▸ Saved entries
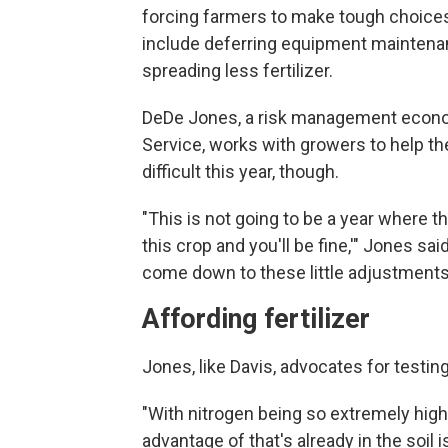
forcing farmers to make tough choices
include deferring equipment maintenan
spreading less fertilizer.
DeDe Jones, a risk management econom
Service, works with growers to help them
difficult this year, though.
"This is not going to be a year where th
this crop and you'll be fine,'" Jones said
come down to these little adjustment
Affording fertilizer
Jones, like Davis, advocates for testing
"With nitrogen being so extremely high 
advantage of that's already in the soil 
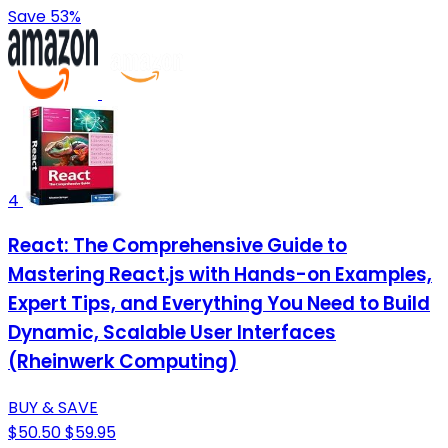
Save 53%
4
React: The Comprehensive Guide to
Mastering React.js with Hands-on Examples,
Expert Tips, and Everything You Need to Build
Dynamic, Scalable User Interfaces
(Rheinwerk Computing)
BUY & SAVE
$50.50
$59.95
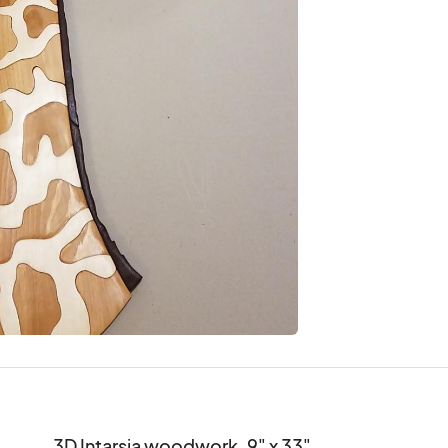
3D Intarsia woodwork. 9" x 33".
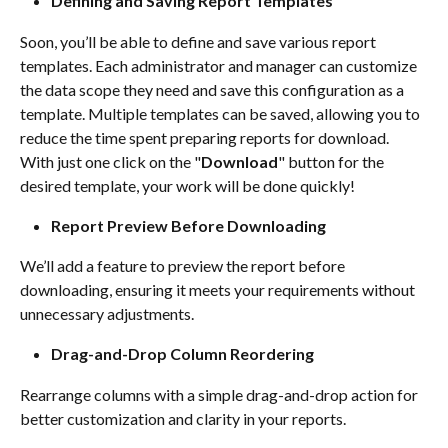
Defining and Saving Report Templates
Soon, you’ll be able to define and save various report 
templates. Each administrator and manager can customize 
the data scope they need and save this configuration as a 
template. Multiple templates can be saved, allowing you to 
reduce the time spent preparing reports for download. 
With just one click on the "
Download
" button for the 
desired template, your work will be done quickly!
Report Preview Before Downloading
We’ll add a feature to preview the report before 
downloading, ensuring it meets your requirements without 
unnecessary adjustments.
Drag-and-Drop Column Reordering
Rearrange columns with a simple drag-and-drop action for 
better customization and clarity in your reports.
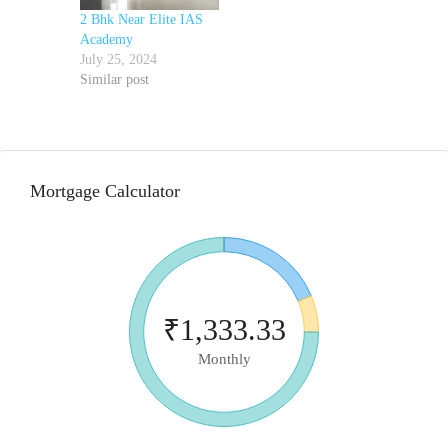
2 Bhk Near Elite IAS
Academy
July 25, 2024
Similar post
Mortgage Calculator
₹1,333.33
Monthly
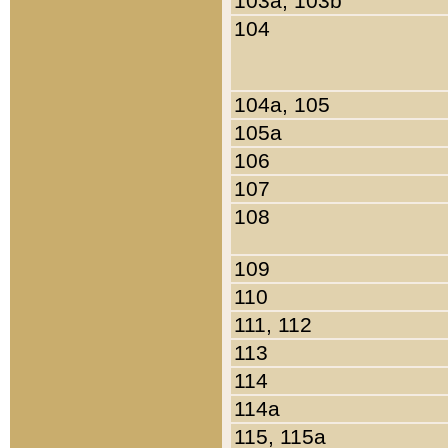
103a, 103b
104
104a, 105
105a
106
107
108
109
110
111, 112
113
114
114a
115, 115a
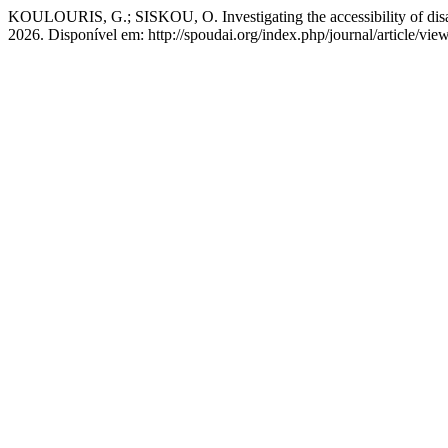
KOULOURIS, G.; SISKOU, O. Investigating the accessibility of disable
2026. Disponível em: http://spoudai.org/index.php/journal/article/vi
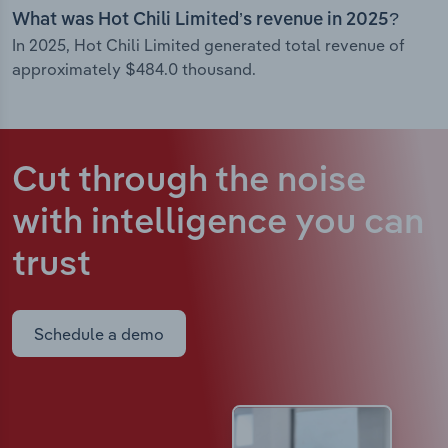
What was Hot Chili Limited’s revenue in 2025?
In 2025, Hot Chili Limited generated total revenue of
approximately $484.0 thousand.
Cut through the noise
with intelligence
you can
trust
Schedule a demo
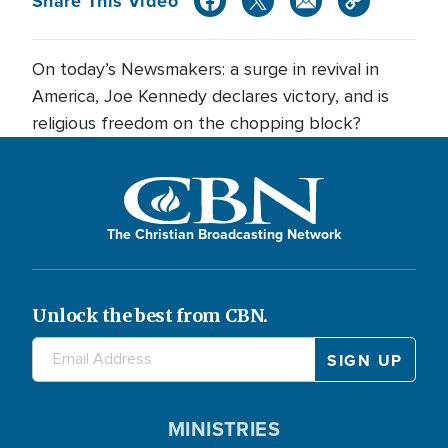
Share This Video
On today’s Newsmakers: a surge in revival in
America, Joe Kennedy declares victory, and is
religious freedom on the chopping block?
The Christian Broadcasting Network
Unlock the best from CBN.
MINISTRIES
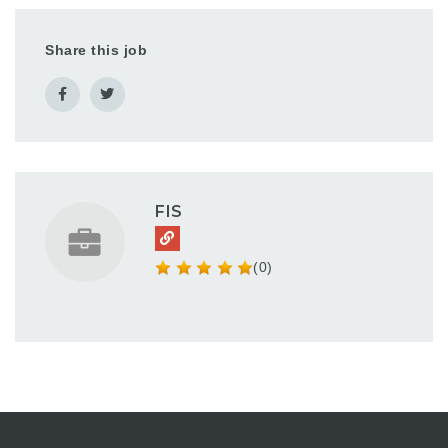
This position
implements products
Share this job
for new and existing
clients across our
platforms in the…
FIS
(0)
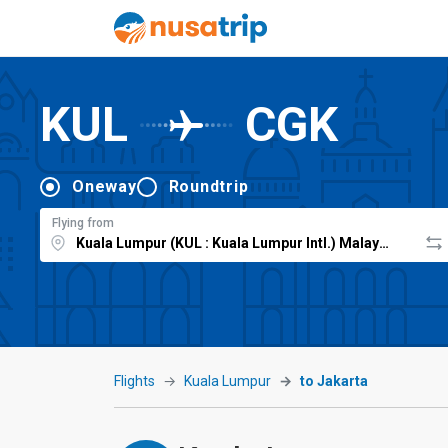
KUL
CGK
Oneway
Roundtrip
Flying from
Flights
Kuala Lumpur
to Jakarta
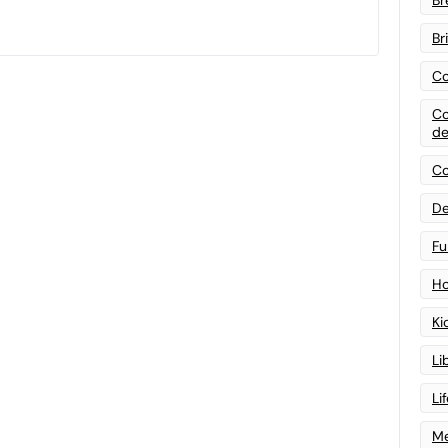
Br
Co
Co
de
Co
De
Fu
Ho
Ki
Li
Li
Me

==

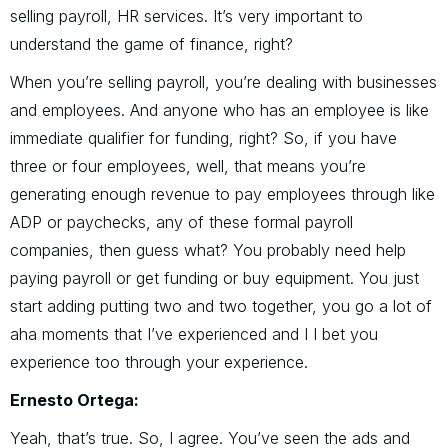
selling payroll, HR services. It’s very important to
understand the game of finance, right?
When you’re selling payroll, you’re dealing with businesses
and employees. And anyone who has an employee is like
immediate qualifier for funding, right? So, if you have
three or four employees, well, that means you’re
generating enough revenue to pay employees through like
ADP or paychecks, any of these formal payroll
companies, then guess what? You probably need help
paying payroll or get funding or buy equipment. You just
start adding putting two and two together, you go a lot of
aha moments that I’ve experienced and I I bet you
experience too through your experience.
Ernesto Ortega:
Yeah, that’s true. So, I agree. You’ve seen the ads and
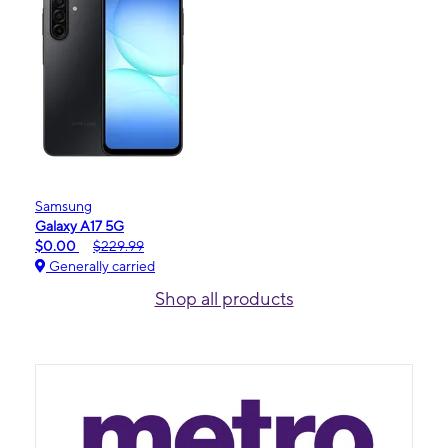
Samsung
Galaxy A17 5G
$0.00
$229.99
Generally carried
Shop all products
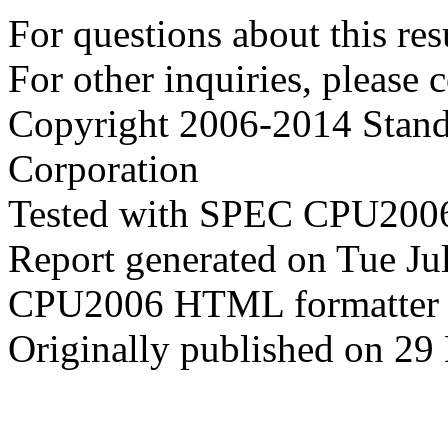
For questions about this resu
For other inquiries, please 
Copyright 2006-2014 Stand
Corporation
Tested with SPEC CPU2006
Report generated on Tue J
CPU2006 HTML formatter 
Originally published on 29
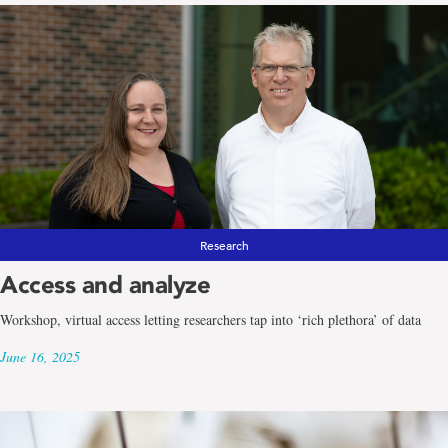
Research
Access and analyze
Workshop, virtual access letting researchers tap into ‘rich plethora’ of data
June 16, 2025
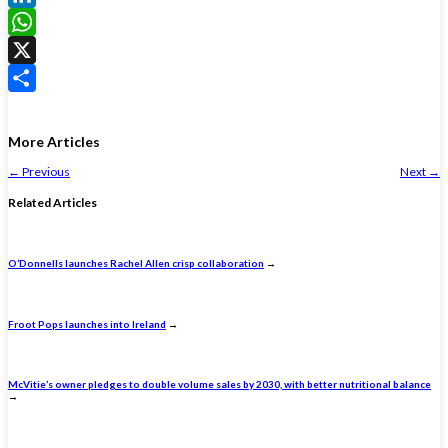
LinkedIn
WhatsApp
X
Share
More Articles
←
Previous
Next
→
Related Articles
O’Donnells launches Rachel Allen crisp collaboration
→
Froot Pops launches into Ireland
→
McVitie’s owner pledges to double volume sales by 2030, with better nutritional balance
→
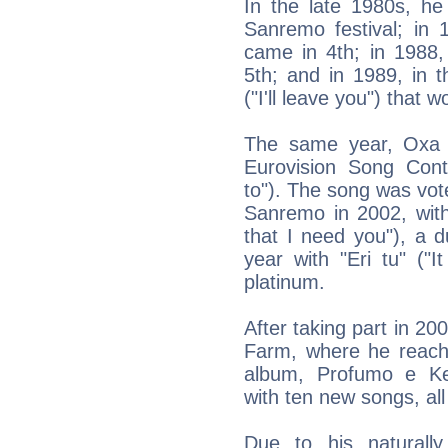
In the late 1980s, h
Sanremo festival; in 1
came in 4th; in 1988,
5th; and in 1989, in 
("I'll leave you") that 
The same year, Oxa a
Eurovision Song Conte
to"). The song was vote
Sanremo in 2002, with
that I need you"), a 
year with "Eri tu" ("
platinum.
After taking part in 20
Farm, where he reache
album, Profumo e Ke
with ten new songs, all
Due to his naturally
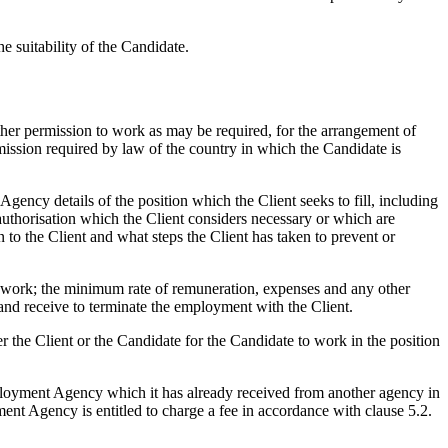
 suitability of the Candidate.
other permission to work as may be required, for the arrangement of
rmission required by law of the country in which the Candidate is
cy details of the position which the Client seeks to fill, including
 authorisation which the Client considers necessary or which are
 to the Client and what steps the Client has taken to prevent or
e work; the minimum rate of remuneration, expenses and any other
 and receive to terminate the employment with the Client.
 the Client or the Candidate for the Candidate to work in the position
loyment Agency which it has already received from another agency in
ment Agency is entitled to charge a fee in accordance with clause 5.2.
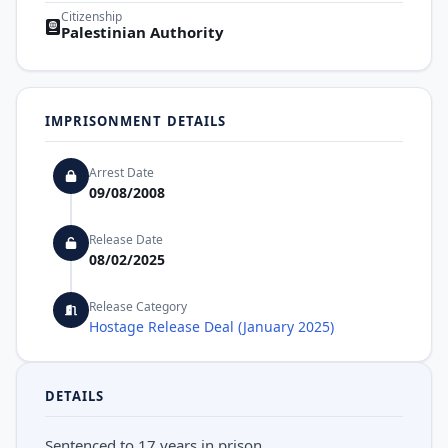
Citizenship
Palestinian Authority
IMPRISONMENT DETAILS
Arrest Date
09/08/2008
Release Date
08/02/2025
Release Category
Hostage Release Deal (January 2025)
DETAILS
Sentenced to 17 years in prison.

...

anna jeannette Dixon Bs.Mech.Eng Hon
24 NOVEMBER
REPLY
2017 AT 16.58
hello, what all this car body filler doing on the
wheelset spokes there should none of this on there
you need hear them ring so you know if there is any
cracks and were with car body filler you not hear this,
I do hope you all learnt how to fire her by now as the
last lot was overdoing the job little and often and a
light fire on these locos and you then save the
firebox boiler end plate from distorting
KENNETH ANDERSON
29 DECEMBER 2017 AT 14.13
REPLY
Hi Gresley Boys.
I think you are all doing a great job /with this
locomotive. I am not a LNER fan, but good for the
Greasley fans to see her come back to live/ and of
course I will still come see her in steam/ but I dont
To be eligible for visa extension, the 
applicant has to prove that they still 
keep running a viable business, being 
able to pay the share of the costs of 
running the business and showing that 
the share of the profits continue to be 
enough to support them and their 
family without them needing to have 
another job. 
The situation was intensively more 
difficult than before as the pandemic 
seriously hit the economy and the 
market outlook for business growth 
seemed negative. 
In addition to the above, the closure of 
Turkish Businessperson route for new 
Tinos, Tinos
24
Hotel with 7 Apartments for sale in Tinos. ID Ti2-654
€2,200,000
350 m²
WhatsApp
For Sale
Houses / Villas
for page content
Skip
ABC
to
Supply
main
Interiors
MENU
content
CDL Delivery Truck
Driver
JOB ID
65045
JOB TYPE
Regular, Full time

▸ Activity
Could you output exactly the lines above, from the line with "forcing farmers to make tough choices" up to and including the line with "reduce the time", and nothing else, skipping the pictures?

▸ Reply to the task
forcing farmers to make tough choices
include deferring equipment maintenan
spreading less fertilizer.
DeDe Jones, a risk management econom
Service, works with growers to help them
difficult this year, though.
"This is not going to be a year where th
this crop and you'll be fine,'" Jones said
come down to these little adjustment
Affording fertilizer
Jones, like Davis, advocates for testing
"With nitrogen being so extremely high 
advantage of that's already in the soil 
Save 53%
4
React: The Comprehensive Guide to
Mastering React.js with Hands-on Examples,
Expert Tips, and Everything You Need to Build
Dynamic, Scalable User Interfaces
(Rheinwerk Computing)
BUY & SAVE
$50.50
$59.95
3D Intarsia woodwork. 9" x 33".
Defining and Saving Report Templates
Soon, you’ll be able to define and save various report 
templates. Each administrator and manager can customize 
the data scope they need and save this configuration as a 
template. Multiple templates can be saved, allowing you to 
reduce the time spent preparing reports for download. 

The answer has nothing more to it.